RECIFE – Realizado quarta-feira (09) em Recife, o debate “Biodiesel na Agricultura Familiar” mostrou como ainda é grande a pluralidade de opiniões sobre a aplicação do Programa Nacional de Produção e Uso do Biodiesel (PNPB) no Brasil. Com a presença de representantes do governo de Pernambuco, da academia e dos movimentos sociais, o evento, mais um da série de Debates Carta Maior realizados em todo país, tocou em temas como a inclusão social dos agricultores familiares, a relação da produção de biocombustíveis com a soberania alimentar do povo brasileiro e os impactos que a expansão dessa produção pode causar ao meio ambiente.
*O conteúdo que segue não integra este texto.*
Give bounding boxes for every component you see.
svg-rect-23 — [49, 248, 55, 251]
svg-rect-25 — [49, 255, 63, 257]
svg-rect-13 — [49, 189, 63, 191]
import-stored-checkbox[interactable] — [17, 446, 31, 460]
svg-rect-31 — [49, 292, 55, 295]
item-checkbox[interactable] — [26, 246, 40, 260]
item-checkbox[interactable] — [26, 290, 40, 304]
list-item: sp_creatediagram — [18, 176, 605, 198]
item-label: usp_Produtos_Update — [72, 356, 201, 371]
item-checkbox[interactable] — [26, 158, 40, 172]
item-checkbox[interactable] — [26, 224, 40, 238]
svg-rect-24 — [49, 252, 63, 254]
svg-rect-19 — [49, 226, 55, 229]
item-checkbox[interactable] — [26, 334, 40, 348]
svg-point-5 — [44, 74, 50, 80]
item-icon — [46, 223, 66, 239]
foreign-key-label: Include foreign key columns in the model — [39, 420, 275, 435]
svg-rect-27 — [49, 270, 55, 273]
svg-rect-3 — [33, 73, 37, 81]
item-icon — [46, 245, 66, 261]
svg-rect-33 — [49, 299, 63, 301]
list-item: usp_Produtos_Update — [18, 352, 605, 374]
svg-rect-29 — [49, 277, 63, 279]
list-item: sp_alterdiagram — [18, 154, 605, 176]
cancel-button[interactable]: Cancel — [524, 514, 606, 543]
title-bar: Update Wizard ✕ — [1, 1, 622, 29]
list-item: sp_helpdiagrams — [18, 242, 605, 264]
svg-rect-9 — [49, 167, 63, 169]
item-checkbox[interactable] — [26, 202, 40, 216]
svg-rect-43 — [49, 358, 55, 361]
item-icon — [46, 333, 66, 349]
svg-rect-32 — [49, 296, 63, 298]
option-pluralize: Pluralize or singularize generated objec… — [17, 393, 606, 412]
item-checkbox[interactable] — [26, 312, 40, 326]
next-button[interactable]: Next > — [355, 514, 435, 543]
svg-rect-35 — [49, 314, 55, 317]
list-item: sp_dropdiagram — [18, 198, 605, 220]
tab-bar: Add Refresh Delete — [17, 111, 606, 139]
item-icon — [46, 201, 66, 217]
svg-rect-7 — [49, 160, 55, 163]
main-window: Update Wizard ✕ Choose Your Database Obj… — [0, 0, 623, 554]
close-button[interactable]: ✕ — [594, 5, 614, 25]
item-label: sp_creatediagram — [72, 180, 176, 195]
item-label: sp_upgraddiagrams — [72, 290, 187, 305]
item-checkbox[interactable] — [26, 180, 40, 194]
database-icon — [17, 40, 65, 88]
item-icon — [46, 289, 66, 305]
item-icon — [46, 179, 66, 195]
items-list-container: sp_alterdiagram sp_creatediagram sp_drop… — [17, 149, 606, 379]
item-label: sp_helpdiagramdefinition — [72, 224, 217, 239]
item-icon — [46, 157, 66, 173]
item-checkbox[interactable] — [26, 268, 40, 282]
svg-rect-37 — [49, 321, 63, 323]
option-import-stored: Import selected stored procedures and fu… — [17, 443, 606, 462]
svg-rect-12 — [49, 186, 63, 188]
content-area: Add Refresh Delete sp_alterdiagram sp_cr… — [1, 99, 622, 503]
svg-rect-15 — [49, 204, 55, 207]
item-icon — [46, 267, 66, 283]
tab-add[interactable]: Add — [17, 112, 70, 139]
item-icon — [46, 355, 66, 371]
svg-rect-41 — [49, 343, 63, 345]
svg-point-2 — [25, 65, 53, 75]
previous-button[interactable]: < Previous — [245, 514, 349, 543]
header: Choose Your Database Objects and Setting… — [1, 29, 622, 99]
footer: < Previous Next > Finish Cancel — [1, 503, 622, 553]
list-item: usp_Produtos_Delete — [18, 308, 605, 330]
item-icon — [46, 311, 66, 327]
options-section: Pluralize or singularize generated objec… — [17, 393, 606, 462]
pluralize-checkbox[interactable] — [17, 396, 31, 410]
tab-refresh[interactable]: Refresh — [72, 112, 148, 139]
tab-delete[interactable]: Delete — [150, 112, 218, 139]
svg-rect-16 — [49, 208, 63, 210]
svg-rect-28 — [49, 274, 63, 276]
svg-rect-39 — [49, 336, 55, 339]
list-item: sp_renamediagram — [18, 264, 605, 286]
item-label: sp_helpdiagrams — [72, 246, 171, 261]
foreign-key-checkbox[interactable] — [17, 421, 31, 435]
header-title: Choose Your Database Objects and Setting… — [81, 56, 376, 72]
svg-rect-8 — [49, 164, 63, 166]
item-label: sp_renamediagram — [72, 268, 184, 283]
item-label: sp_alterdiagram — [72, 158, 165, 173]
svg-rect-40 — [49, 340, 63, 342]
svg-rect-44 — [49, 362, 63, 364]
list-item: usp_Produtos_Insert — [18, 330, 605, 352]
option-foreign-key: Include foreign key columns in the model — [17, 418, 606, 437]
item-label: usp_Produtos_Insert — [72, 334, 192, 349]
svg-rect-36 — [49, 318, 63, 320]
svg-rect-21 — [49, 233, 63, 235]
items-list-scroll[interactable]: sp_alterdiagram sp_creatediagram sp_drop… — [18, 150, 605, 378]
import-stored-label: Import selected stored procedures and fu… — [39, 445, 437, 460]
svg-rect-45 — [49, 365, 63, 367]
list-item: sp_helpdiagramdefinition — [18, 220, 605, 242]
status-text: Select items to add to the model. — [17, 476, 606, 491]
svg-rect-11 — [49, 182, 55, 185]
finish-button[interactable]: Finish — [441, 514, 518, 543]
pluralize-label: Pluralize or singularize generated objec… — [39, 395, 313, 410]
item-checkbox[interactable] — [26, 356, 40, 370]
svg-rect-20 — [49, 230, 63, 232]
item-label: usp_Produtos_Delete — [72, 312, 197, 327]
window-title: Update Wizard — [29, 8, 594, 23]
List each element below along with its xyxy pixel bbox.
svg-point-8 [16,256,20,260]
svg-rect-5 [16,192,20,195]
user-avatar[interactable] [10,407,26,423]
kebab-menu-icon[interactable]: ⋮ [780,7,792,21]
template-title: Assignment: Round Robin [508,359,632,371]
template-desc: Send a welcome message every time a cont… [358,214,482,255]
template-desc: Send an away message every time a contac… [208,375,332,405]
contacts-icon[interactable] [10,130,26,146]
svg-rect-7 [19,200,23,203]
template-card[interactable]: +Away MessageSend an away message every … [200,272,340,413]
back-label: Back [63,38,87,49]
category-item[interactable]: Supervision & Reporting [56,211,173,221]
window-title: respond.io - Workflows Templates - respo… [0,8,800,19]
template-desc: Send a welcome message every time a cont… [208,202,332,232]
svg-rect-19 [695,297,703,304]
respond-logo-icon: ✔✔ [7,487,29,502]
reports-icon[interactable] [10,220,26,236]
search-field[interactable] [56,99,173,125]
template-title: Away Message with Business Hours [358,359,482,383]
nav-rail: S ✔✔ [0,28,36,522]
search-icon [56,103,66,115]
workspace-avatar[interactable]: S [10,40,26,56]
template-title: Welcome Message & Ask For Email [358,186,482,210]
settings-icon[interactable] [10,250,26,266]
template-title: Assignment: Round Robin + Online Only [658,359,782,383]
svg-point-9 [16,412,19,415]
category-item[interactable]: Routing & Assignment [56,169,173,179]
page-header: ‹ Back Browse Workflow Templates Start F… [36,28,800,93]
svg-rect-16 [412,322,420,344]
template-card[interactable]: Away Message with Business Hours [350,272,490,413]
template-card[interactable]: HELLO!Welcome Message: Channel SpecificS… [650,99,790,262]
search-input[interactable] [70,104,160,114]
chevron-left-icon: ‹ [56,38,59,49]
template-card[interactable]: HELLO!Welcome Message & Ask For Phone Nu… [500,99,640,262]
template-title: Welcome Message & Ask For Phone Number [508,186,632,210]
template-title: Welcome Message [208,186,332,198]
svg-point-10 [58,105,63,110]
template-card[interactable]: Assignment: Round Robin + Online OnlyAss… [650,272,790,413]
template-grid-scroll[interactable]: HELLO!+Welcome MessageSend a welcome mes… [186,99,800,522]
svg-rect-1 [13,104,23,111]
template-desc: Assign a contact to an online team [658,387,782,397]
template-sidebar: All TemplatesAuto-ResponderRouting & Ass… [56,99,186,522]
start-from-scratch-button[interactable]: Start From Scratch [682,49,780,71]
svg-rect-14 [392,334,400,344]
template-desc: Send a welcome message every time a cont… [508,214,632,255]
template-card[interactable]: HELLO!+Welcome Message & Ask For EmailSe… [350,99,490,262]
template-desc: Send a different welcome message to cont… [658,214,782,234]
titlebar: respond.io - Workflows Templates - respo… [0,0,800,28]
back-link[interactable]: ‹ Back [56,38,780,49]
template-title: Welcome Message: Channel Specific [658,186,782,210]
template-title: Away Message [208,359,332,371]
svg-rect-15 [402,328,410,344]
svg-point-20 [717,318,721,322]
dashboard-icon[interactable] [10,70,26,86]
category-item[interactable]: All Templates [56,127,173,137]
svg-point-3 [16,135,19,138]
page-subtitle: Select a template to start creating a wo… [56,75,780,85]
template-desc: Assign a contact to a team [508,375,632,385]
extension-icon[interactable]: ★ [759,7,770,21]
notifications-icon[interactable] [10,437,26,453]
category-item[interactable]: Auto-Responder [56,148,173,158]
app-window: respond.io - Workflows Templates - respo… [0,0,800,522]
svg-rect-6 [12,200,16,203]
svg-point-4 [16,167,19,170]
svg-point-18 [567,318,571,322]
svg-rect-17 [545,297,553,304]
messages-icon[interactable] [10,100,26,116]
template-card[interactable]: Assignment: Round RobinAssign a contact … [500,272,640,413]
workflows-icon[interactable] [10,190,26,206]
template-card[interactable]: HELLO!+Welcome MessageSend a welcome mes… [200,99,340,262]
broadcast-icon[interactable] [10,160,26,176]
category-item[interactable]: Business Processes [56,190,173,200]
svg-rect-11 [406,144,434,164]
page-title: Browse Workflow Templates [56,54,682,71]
Realizado com o patrocínio da Petrobras, o debate em Recife contou com as participações de Gutemberg Granjeiro (gerente da Secretaria de Agricultura e Reforma Agrária de Pernambuco), Jorge Tavares (professor da Universidade Federal Rural de Pernambuco especializado em extensão rural e educação agrícola), Ana Navaes (também professora da UFRP e uma das principais articuladoras do PNPB no estado), José Cláudio da Silva (coordenador da área de Meio Ambiente e Infra-Estrutura do MST), Adelson Freitas (diretor de Políticas Agrícolas da Federação dos Trabalhadores de Pernambuco) e Reginaldo Alves (coordenador da rede de ONGs Articulação do Semi-Árido). O debate teve a mediação do diretor-geral da Carta Maior, Joaquim Ernesto Palhares.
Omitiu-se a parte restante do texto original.